Collected data entries:
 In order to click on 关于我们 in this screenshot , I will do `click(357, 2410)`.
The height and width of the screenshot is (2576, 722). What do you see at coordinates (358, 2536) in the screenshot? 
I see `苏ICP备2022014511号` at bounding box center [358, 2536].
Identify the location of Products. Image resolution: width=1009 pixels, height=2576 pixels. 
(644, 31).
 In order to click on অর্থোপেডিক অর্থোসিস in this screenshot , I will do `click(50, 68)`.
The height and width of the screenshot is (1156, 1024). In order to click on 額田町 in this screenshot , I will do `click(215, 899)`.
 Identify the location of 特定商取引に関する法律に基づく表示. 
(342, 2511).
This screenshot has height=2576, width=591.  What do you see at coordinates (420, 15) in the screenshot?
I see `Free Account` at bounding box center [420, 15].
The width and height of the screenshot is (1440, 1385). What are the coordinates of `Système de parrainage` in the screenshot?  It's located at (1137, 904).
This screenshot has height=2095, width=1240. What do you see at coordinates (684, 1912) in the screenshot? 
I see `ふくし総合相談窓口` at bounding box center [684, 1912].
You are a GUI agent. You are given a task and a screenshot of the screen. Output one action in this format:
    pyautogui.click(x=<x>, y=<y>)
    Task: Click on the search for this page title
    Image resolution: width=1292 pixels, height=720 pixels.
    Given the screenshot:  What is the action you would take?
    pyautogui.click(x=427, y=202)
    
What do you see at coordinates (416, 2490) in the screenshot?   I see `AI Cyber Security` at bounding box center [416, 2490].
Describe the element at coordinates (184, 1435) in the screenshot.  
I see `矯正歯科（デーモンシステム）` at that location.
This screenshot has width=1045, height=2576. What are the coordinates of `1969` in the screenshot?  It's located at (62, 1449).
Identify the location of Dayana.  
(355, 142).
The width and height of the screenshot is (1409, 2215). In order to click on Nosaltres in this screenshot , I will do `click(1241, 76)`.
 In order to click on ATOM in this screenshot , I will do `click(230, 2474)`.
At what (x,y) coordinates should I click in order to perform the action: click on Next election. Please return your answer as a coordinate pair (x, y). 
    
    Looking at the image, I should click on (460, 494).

§ Task details: Every line above with the string "located" in it should be copied into the answer.

§ Answer section:
The width and height of the screenshot is (1440, 1385). What are the coordinates of `Système de parrainage` in the screenshot?  It's located at (1137, 904).
This screenshot has width=1045, height=2576. What are the coordinates of `1969` in the screenshot?  It's located at (62, 1449).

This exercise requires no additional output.